Mr. and Mrs. Simeon B. Titus Begin Their Sixty-fourth Year of Wedded Life - Live with Their Daughter on Oxford Street.

   It is generally considered a matter worthy of comment when a couple celebrate their 50th wedding anniversary, and as a usual thing a great deal of attention is given to such an occasion.  But this week an aged couple residing in this city quietly celebrated an anniversary besides which a mere 50 years of wedded life seems insignificant.  Mr. and Mrs. Simeon B. Titus, both natives of Vermont, now living with their daughter, Mrs. Fanny T. Hazen, at 61 Oxford Street, are the couple and Monday they celebrated the completion of the 63d year during which they have been married.  
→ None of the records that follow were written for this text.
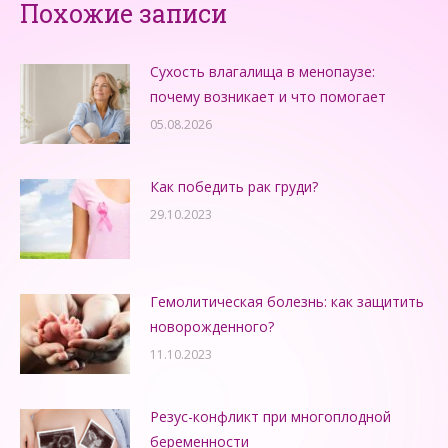
Похожие записи
Сухость влагалища в менопаузе:
почему возникает и что помогает
05.08.2026
Как победить рак груди?
29.10.2023
Гемолитическая болезнь: как защитить
новорожденного?
11.10.2023
Резус-конфликт при многоплодной
беременности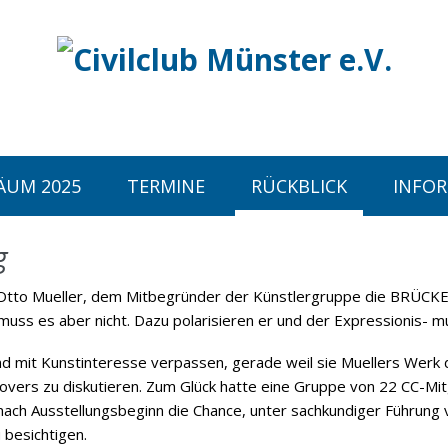
ÄUM 2025
TERMINE
RÜCKBLICK
INFO
g
n Otto Mueller, dem Mitbegründer der Künstlergruppe die BRÜCKE
ss es aber nicht. Dazu polarisieren er und der Expressionis- mu
nd mit Kunstinteresse verpassen, gerade weil sie Muellers Werk 
overs zu diskutieren. Zum Glück hatte eine Gruppe von 22 CC-Mit
 nach Ausstellungsbeginn die Chance, unter sachkundiger Führung
 besichtigen.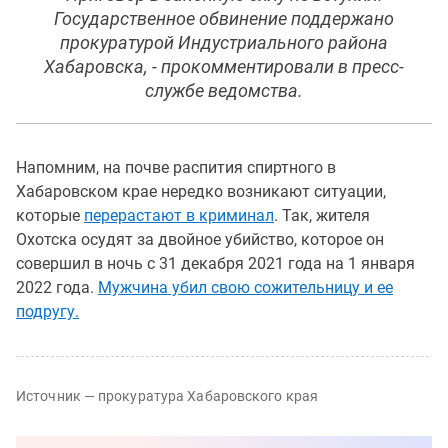
Государственное обвинение поддержано
прокуратурой Индустриального района
Хабаровска, - прокомментировали в пресс-
службе ведомства.
Напомним, на почве распития спиртного в
Хабаровском крае нередко возникают ситуации,
которые
перерастают в криминал
. Так, жителя
Охотска осудят за двойное убийство, которое он
совершил в ночь с 31 декабря 2021 года на 1 января
2022 года.
Мужчина убил свою сожительницу и ее
подругу.
Источник — прокуратура Хабаровского края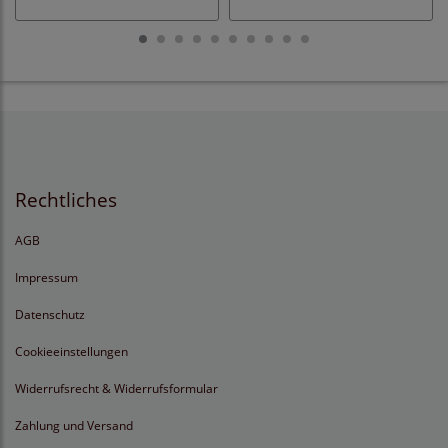
Rechtliches
AGB
Impressum
Datenschutz
Cookieeinstellungen
Widerrufsrecht & Widerrufsformular
Zahlung und Versand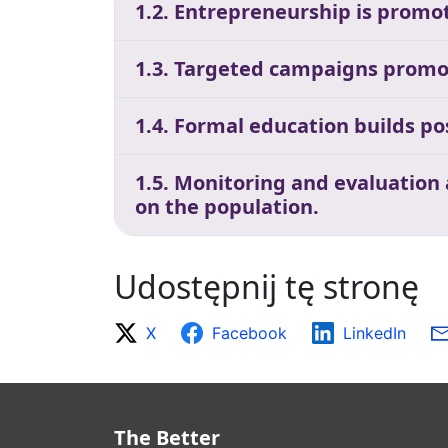
1.2. Entrepreneurship is promot
1.3. Targeted campaigns promo
1.4. Formal education builds p
1.5. Monitoring and evaluation
on the population.
Udostępnij tę stronę
X
Facebook
LinkedIn
The Better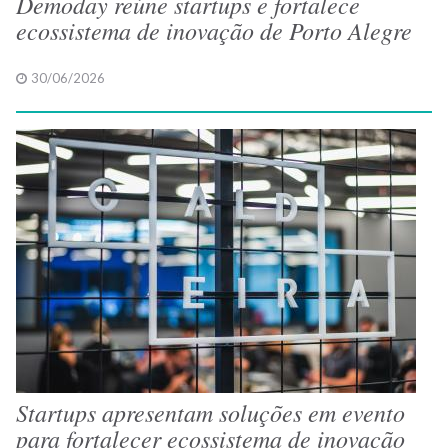
Demoday reúne startups e fortalece
ecossistema de inovação de Porto Alegre
30/06/2026
Startups apresentam soluções em evento
para fortalecer ecossistema de inovação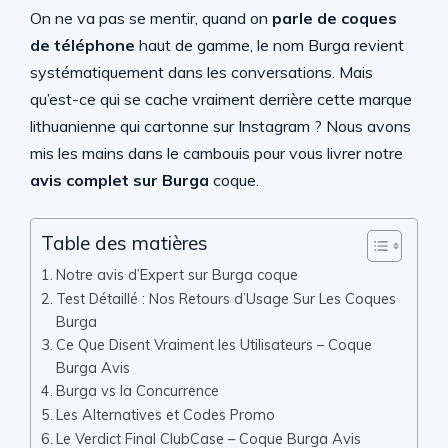
On ne va pas se mentir, quand on
parle de coques
de téléphone
haut de gamme, le nom Burga revient
systématiquement dans les conversations. Mais
qu’est-ce qui se cache vraiment derrière cette marque
lithuanienne qui cartonne sur Instagram ? Nous avons
mis les mains dans le cambouis pour vous livrer notre
avis complet sur Burga
coque.
Table des matières
Notre avis d’Expert sur Burga coque
Test Détaillé : Nos Retours d’Usage Sur Les Coques
Burga
Ce Que Disent Vraiment les Utilisateurs – Coque
Burga Avis
Burga vs la Concurrence
Les Alternatives et Codes Promo
Le Verdict Final ClubCase – Coque Burga Avis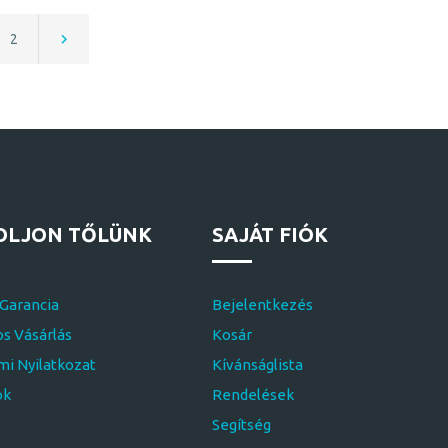
2
OLJON TŐLÜNK
SAJÁT FIÓK
 Garancia
Bejelentkezés
s Vásárlás
Kosár
i Nyilatkozat
Kívánságlista
ok
Rendelések
Segítség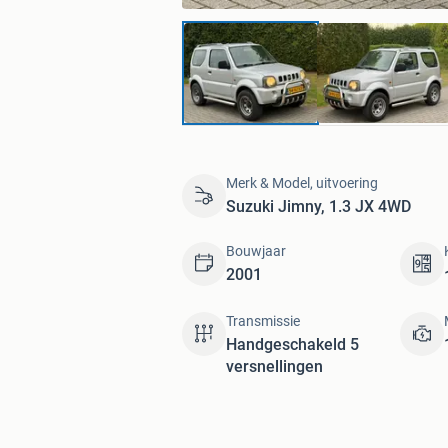
Merk & Model, uitvoering
Suzuki Jimny, 1.3 JX 4WD
Bouwjaar
2001
Transmissie
Handgeschakeld 5
versnellingen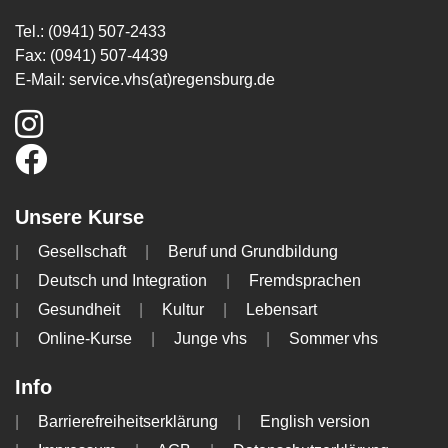
Tel.: (0941) 507-2433
Fax: (0941) 507-4439
E-Mail:
service.vhs(at)regensburg.de
Unsere Kurse
Gesellschaft
Beruf und Grundbildung
Deutsch und Integration
Fremdsprachen
Gesundheit
Kultur
Lebensart
Online-Kurse
Junge vhs
Sommer vhs
Info
Barrierefreiheitserklärung
English version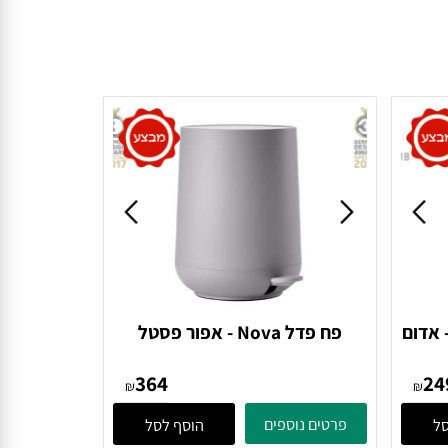
סלה UME - אדום
פח פדל Nova - אפור פסטל
381200 Gull Grey Zone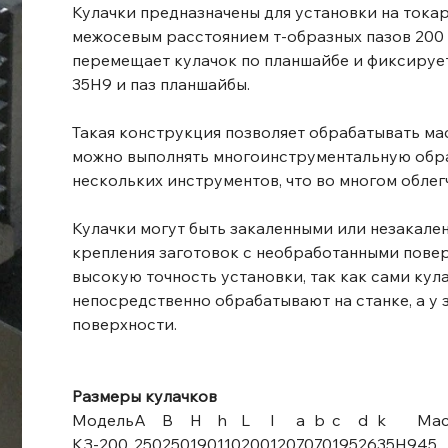
Кулачки предназначены для установки на токарн
межосевым расстоянием т-образных пазов 200
перемещает кулачок по планшайбе и фиксирует
35H9 и паз планшайбы.
Такая конструкция позволяет обрабатывать ма
можно выполнять многоинструментальную обра
нескольких инструментов, что во многом обле
Кулачки могут быть закаленными или незакале
крепления заготовок с необработанными пове
высокую точность установки, так как сами ку
непосредственно обрабатывают на станке, а у
поверхности.
Размеры кулачков
Модель
A
B
H
h
L
l
a
b
c
d
k
Мас
КЗ-200
250
250
190
110
200
120
70
70
195
26
35H9
45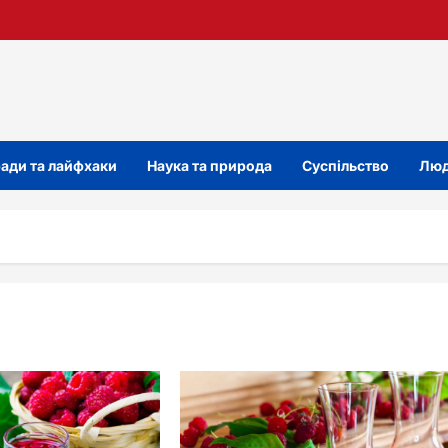
ади та лайфхаки
Наука та природа
Суспільство
Люд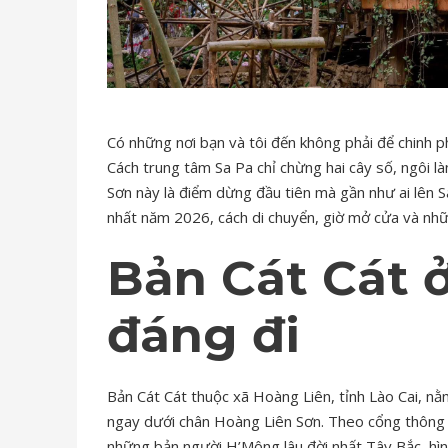
Có những nơi bạn và tôi đến không phải để chinh p
Cách trung tâm Sa Pa chỉ chừng hai cây số, ngôi
Sơn này là điểm dừng đầu tiên mà gần như ai lên S
nhất năm 2026, cách di chuyển, giờ mở cửa và nhữ
Bản Cát Cát ở
đáng đi
Bản Cát Cát thuộc xã Hoàng Liên, tỉnh Lào Cai, n
ngay dưới chân Hoàng Liên Sơn. Theo cổng thông ti
những bản người H’Mông lâu đời nhất Tây Bắc, hìn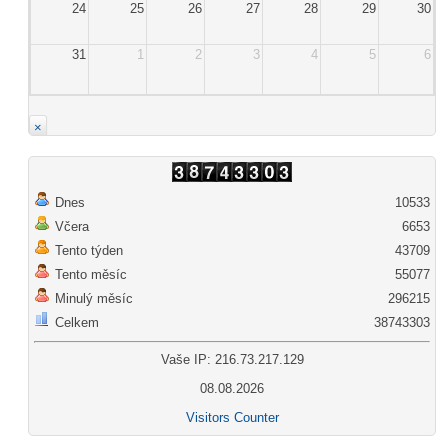
24
25
26
27
28
29
30
31
1
2
3
4
5
6
×
Dnes
10533
Včera
6653
Tento týden
43709
Tento měsíc
55077
Minulý měsíc
296215
Celkem
38743303
Vaše IP: 216.73.217.129
08.08.2026
Visitors Counter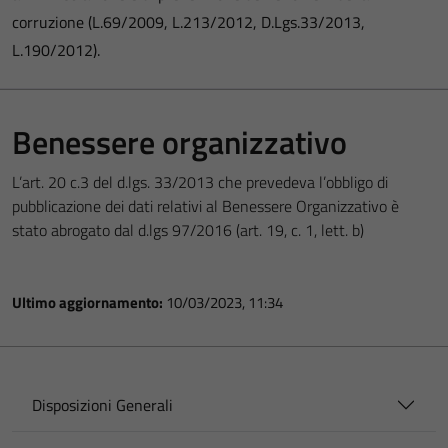
corruzione (L.69/2009, L.213/2012, D.Lgs.33/2013,
L.190/2012).
Benessere organizzativo
L’art. 20 c.3 del d.lgs. 33/2013 che prevedeva l’obbligo di
pubblicazione dei dati relativi al Benessere Organizzativo è
stato abrogato dal d.lgs 97/2016 (art. 19, c. 1, lett. b)
Ultimo aggiornamento:
10/03/2023, 11:34
Disposizioni Generali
   Mr. Titus was born in Vershire, Vt., June 6, 1817, while his wife, was born in the adjoining town of West Fairlee May 14, 1816.  Until ten years ago Mr. Titus continued to reside on the farm on which he was born, and it was only at the age of 74 that he was induced to retire from work and come to live with his daughter.  He was one of 12 children, of whom all but he are now dead.  In his veins runs some of the patriotic blood of the sturdy New England farmers.  His grandfather, Lenox Titus, was one of those who aided in routing the British at the battle of Bennington, and thus indirectly contributed to the final defeat and surrender of Burgoyne's army of invaders at Saratoga.  Later he removed to Vershire where he was one of the pioneer settlers.  The farm on which Mr. Titus was born has been in the family 100 years.

   Mr. Titus's youth, and, indeed, his whole life, has been like many another New England farmer's life.  He attended the district school three months in winter, working on the farm during the rest of the time.  All his brothers and sisters went out into the world and to him as the youngest, it fell to remain at home and take care of the farm.  But if Mr. Titus himself did not go into the world or engage in the defense of his country during her wars, his sons evidently inherited the patriotic impulses of the family.  Of his six sons three entered the Civil war, all being under age at the time.  Two gave their lives in defense of the flag.  One, after suffering months in the prison pen at Andersonville, returned home a physical wreck.  Mrs. Fanny Titus Hazen, the eldest daughter, was a nurse in the Columbian College United States hospital, Washington in 1864-1865.  She is now president of the Army Nurse association of Massachusetts.

  Mrs. Titus, too, seems to have come from a family as patriotic as that of her husband, for her paternal grandfather, William Morris, was in the battle of Concord and Lexington [Note: This is unfortunately not true. He was sent as a soldier to Boston after those battles] and rose in the service until he became a first lieutenant.  Her mother was a Morse and was first cousin to the famous inventor of the Morse telegraph system, which has conferred untold benefits on the country and the world.  Of the 11 children of Mr. and Mrs. Titus, five are still living, four daughters and a son.  The son is Charles M. Titus, of Boston.  Of these, three were present at the celebration of the anniversary.

  Mr. Titus's age would seem to be in no way very remarkable for he comes from an exceptionally long lived family.  His mother lived to be 95 years old, while one of his brothers died at the age of 93.  A sister reached the age of 86 and all the others, with one or two exceptions, lived to a good old age.  He has a large number of descendants in various parts of the world, including several great grandchildren.  At the celebration Monday, which was private and quiet, the aged couple were made happy on this anniversary by the presence of three children, grand and great grandchildren - four generations.  

  Mr. and Mrs. Titus until within a few years attended the Epworth Methodist church at Harvard Square.  Mrs. Titus rarely goes out owing to a fall which she sustained some time ago and in which she injured her ankle so that she does not move around much.  Otherwise she is in perfect health.  About the same time her husband left off attendance, although he still preserves his interest and remains on the visiting list of the pastor.  He is in the best of health with all his faculties seemingly untouched by the advance of age and with the same enjoyment of life which he had fifty years ago.